Renaissance Capital: A year after the Lehman Brothers collapse
A year ago the global economy first shuddered under the impact of the credit crisis. Business RT spoke with Aleksey Moiseev,Deputy Head of Research at Renaissance Capital about the lasting effects.
RT: Do you think global financial markets learned any questions from a year of crisis?
AM: “Actually, not. The practice of the last several months shows that as soon as new liquidity appear in the market, speculators become active again, and the very structure of financial market remained the same. Huge sums of money were injected into the world economy, but nothing changed at its core.”
RT: Did world financial authorities use the experience of past depressions to tackle the current crisis more efficiently?
AM: “Certainly, they did.

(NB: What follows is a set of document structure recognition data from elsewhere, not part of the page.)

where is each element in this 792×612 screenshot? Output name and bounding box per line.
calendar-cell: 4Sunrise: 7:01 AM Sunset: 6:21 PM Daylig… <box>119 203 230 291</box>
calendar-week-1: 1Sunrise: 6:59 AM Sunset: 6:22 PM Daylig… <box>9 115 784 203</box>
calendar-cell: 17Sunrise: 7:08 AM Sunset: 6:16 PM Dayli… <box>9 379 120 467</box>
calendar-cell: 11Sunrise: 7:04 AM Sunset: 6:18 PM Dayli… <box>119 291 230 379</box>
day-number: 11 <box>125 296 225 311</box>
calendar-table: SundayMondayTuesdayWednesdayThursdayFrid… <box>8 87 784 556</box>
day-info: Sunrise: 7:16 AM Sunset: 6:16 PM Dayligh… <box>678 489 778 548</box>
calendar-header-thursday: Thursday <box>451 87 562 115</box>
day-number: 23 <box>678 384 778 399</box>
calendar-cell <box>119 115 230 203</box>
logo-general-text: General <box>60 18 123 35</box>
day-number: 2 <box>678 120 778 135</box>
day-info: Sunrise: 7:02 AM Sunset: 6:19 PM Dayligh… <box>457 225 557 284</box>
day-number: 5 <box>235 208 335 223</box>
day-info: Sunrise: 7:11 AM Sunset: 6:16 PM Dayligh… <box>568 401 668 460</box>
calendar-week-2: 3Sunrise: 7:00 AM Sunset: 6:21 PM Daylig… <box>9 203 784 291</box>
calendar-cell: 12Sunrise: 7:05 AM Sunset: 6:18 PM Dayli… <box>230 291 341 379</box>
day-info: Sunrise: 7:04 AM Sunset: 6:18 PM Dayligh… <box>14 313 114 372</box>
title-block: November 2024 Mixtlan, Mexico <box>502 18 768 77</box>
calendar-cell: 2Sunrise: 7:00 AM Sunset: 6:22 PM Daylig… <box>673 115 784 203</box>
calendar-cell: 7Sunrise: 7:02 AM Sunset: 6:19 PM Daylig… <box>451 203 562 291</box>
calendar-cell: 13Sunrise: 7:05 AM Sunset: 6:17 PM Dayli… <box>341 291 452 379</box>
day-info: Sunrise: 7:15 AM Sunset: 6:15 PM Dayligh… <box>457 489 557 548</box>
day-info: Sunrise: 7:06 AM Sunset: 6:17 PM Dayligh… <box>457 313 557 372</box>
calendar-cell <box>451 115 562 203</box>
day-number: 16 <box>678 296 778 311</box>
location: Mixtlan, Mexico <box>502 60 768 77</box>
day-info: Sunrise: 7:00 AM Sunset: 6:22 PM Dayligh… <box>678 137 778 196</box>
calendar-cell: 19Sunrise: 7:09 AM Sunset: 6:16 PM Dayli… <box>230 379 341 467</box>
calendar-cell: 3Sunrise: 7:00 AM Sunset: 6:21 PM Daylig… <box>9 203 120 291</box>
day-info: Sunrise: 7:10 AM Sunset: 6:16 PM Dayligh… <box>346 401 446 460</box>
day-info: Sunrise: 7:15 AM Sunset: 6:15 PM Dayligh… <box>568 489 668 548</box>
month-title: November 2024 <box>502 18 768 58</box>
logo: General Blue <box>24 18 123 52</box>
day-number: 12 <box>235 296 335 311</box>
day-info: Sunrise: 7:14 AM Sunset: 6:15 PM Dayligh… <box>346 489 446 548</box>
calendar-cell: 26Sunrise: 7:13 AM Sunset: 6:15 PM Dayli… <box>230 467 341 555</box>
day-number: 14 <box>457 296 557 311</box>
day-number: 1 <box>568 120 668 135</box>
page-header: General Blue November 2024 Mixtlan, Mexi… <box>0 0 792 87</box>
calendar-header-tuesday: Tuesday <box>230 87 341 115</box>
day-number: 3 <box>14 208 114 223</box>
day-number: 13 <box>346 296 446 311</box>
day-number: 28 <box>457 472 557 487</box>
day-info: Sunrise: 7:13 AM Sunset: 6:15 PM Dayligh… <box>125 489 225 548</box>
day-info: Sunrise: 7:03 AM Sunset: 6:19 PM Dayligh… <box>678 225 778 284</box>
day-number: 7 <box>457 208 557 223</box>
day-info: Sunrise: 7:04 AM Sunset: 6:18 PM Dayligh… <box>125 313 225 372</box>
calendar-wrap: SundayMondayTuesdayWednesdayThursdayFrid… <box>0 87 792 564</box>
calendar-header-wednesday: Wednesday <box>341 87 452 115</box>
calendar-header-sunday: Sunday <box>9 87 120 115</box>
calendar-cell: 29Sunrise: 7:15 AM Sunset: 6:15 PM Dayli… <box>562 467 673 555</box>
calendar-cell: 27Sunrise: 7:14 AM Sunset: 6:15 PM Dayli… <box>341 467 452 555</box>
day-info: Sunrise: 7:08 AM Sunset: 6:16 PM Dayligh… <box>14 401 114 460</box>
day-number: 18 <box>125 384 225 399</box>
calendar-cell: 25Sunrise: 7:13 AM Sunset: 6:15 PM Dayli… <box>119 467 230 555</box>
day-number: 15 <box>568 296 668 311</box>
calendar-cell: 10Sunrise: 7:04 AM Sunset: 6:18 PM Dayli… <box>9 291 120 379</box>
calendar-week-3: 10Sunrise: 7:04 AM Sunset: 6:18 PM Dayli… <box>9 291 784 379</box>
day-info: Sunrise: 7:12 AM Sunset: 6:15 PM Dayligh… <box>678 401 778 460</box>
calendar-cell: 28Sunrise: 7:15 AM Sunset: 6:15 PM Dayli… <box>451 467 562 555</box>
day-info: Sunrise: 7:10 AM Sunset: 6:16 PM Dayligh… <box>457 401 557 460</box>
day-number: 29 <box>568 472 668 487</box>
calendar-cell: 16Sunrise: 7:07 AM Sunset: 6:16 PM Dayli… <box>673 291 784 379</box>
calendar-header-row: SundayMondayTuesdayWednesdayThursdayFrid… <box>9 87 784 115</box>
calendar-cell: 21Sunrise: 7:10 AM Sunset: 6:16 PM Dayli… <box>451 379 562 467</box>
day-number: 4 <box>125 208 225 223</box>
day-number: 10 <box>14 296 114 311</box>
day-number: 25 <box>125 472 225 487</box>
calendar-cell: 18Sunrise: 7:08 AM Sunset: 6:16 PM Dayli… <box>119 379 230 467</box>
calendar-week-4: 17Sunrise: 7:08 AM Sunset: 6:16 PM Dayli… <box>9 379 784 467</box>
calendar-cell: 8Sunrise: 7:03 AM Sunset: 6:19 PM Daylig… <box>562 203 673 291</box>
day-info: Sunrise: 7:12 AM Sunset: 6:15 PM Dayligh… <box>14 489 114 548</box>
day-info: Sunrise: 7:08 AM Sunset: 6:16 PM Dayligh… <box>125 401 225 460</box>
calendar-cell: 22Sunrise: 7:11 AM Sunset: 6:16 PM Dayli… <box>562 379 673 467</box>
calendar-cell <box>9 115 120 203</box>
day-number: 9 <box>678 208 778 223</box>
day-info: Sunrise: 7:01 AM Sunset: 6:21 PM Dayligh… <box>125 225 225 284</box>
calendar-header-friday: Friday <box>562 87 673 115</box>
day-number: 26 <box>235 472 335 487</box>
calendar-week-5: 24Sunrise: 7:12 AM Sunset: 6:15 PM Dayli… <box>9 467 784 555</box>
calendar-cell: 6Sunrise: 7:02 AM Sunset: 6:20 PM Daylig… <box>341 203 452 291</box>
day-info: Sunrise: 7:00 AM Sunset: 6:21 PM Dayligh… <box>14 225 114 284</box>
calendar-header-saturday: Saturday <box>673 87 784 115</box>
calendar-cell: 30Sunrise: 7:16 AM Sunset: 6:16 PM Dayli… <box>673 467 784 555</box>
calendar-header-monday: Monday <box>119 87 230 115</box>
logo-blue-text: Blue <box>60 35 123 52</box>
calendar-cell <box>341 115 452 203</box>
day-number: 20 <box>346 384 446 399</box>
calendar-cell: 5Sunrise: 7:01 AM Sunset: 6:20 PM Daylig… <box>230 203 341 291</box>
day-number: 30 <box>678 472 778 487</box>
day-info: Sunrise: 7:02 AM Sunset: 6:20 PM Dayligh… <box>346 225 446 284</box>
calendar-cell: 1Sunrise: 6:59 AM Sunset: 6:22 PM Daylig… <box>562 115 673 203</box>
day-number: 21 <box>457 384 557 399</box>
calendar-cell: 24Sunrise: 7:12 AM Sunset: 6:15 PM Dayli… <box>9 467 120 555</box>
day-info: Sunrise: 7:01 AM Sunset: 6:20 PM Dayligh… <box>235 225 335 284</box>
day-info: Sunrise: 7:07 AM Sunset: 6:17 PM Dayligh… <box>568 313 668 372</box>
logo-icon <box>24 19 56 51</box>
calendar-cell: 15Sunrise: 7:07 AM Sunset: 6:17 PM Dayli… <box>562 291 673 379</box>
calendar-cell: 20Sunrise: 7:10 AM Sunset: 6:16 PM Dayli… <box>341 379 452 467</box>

Talking about his plan, Ben Bernanke said he was basically driven by the lessons of the Great Depression, which made him promote a loose credit policy, with low interest rates and easy government money, instead of a tight one, which turns a recession into a depression, actually.”
RT: Do you agree that the recovery of global markets is already there?

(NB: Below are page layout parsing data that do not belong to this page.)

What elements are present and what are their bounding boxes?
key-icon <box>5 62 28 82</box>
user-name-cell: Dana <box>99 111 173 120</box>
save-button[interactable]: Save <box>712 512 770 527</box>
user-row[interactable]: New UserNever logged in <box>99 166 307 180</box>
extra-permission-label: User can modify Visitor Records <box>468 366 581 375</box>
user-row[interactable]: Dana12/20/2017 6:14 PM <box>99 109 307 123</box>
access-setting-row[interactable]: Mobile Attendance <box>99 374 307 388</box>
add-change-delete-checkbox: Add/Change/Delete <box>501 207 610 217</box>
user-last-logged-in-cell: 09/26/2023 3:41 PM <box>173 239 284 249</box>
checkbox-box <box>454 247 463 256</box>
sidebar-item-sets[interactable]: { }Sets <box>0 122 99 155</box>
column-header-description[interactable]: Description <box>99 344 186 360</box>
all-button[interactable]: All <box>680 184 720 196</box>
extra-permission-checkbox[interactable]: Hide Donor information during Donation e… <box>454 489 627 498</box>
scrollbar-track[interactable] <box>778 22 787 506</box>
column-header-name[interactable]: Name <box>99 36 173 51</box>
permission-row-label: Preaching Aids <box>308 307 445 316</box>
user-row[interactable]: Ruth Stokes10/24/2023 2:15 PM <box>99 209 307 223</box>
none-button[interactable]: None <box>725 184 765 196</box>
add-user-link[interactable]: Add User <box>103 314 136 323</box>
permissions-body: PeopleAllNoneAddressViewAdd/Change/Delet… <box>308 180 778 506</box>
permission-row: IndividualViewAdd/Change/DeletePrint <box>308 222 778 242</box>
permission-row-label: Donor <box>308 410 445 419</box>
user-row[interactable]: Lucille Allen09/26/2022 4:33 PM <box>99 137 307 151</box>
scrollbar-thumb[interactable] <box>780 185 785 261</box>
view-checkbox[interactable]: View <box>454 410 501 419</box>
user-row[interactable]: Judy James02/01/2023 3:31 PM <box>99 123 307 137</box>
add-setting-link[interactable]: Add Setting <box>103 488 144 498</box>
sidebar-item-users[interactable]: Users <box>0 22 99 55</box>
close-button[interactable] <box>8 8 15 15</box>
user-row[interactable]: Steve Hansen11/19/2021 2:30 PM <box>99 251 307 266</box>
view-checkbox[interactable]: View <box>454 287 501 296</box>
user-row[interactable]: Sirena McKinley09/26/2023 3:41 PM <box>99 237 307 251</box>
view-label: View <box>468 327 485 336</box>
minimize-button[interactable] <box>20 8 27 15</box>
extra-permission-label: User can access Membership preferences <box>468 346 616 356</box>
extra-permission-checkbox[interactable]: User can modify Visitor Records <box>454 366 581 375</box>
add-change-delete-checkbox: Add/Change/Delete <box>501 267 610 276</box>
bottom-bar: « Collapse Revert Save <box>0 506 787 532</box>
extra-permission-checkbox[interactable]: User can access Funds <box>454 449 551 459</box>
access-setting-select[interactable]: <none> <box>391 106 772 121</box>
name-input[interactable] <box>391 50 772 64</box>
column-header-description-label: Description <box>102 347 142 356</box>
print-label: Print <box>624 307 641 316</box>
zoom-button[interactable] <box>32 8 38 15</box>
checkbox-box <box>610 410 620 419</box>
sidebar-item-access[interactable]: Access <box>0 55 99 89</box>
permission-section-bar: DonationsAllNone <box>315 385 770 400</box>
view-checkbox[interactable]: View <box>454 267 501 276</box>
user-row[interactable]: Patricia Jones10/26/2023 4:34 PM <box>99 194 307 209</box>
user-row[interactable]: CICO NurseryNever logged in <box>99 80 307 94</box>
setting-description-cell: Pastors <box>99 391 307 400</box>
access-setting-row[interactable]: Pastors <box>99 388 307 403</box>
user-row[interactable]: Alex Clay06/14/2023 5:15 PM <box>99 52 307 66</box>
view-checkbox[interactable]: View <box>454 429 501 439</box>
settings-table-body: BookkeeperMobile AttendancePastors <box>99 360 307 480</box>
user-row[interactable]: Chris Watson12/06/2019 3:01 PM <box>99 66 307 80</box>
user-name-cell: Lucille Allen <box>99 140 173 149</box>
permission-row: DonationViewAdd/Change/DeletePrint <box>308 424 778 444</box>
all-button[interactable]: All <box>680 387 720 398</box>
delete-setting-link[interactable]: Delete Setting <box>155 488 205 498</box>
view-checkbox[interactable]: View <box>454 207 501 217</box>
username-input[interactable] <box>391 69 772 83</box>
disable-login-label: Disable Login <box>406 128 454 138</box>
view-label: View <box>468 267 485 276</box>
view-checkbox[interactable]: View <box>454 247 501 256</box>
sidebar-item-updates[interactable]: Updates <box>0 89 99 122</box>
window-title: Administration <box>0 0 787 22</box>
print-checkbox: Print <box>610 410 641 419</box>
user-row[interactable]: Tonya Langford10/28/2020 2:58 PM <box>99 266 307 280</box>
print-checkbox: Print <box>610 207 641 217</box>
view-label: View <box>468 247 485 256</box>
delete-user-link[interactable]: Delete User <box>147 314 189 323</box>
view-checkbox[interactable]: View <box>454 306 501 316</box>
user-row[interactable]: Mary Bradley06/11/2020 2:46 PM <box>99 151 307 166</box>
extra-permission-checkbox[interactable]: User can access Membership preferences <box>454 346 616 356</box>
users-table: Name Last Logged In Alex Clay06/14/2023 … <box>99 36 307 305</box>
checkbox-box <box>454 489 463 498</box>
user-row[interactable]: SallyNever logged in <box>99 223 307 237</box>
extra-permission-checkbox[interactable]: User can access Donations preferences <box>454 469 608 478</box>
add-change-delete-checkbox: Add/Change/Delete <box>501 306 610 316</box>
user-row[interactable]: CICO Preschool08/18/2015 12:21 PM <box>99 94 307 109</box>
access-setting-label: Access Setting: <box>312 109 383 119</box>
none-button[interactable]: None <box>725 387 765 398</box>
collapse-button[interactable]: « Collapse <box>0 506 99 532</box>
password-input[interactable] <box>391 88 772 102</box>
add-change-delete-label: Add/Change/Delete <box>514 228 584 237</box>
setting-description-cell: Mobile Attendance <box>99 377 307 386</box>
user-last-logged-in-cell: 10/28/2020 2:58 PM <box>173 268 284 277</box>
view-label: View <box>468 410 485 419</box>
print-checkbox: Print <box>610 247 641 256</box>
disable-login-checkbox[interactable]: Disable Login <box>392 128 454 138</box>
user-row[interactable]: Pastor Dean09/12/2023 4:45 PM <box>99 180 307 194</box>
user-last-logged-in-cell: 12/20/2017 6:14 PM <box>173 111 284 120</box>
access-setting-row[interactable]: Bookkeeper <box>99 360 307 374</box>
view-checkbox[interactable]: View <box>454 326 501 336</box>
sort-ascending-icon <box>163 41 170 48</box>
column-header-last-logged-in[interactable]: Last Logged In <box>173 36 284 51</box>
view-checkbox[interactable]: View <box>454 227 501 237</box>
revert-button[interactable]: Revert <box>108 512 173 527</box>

AM: “Undoubtedly, the first signs of a turnaround appeared had already several months ago, but there are fears of a “skeleton in the cupboard”, the dangers we don’t know about yet. Some experts believe another collapse of major banks could happen in the future.”
RT: What major financial system problems do you think the current crisis unveiled?

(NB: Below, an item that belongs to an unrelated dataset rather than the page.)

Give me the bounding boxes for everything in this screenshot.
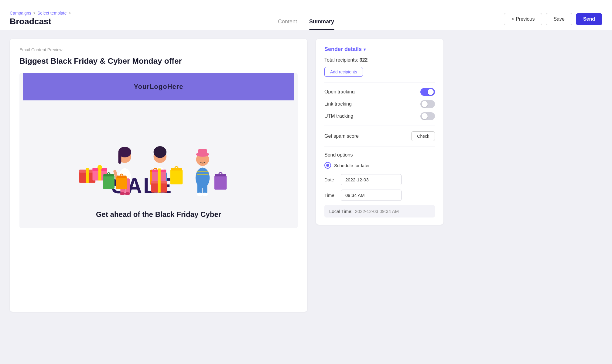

AM: “As I see it, it showed that when credit agencies lack objectiveness and adequacy, it leads to the collapse of the whole system. I mean, disinformation from those agencies, working in the interests of their shareholders, and giving them a positive rating, when the actual situation wasn’t that cloudless, misled people, making them absolutely relaxed. This, coupled with the absence of decent financial market regulation, which at a certain moment became too big to run by itself.”
RT: How has Russia fared?
AM: “In fact, I think, all the woes about Russia’s slump are exaggerated, and since July we’ve already seen clear positive signs, though the pre-crisis level could be reached by the end of 2011 or 2012. Talking about the reasons, a sharp downturn in stocks of finished goods really caused the recession in our country. Loose monetary policy coupled with active fiscal policy, when governmental expenses constantly grew, and overheated the economy. So, after a big jump, a sharp downturn followed, as often happens in Russia.”